Now we’re getting into the OSI model territory, which means you’ll want to bookmark this for your next interview.
Here the load balancing makes routing decisions based on network-level information: source IP, destination IP, TCP/UDP port. It doesn’t look inside the packet — it just sees the envelope and decides which server gets it.

The result is extremely fast and efficient routing with minimal overhead. But because it operates blindly at the transport level, it can’t make smart decisions based on content, it doesn’t know if the request is for /api/users or /api/payments, it just sees a TCP connection. Use this when raw throughput matters more than request-level intelligence, like database connections, gaming servers, or any non-HTTP protocol.
Here is where things get interesting. The LB actually reads the HTTP request, headers, URL path, cookies, query parameters, even the request body, and makes routing decisions based on that content.

This is what enables things like: routing /api/* traffic to your backend cluster and /static/* to a CDN, sticky sessions based on a cookie value, A/B testing by splitting traffic based on a header, or canary deployments where 5% of users get the new version. It’s smarter, more flexible, and more powerful than L4, but it comes with higher CPU overhead since every packet needs to be inspected.

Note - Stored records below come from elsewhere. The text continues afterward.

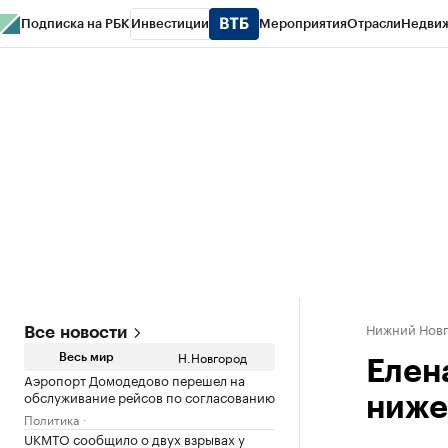
Подписка на РБК
Инвестиции
Мероприятия
Отрасли
Недви
РБК Курсы
РБК Life
Тренды
Визионеры
Национальные проекты
Горо
Газета
Спецпроекты СПб
Конференции СПб
Спецпроекты
Проверк
Нижний Нов
Все новости
Н.Новгород
Весь мир
Елен
Аэропорт Домодедово перешел на
обслуживание рейсов по согласованию
ниже
Политика
UKMTO сообщило о двух взрывах у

For most modern web applications, L7 is the right choice. For raw throughput at the network level, L4 wins.
This distinction matters more than people realize, especially once you have to debug a session issue in production at the worst possible time.
In stateless load balancing, the LB has no memory of past requests. Every incoming request is treated independently, routed to whatever server the algorithm picks at that moment — Round Robin, Least Connections, whatever. The LB doesn’t care if the same user made a request two seconds ago or which server handled it.

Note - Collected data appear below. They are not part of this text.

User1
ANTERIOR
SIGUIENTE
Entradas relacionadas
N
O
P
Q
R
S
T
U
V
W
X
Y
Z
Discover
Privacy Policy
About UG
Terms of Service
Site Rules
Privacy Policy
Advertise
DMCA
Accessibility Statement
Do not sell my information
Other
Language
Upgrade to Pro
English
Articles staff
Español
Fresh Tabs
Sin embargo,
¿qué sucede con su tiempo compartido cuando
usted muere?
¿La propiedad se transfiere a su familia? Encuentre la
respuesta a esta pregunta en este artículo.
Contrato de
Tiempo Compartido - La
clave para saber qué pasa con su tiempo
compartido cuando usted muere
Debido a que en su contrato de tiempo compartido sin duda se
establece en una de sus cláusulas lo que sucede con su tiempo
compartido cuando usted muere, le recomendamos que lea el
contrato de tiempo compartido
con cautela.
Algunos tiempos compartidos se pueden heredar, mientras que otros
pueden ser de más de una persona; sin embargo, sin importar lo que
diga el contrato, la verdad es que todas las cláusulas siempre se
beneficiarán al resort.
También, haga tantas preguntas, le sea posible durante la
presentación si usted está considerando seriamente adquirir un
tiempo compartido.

This is the simpler, faster, and more scalable model. Since there’s no state to maintain, you can add and remove LB instances freely, and horizontal scaling is trivial. It works perfectly for stateless applications — REST APIs, microservices, anything where the server doesn’t need to remember who you are between requests. Cloud-native architectures are largely built around this model, pushing session state to external stores like Redis instead of keeping it in memory on the server.
Also known as session persistence or sticky sessions, ensures that requests from the same client always land on the same backend server. The LB tracks sessions, usually via a cookie or the client’s IP, and pins each session to a specific server.
The use case is clear: Suppose a web application that requires users to log in to access their personal information. A stateful load balancer can guarantee that requests from the same user are routed to the same server, allowing session data such as login credentials to be available.
Characterized into two types:
Source IP Affinity: This form of stateful load balancing assigns a client to a specific server based on the client’s IP address. While this approach ensures that requests from the same client consistently reach the same server, it may pose issues if the client’s IP address frequently changes, such as in mobile networks.
Session Affinity: In this type of stateful load balancing, the load balancer allocates a client to a specific server based on a session identifier, such as a cookie or URL parameter. This method ensures that requests from the same client consistently reach the same server, regardless of the client’s IP address.
Stateless LB is useful for applications that can process requests independently, while stateful LB is more appropriate for applications that depend on session data.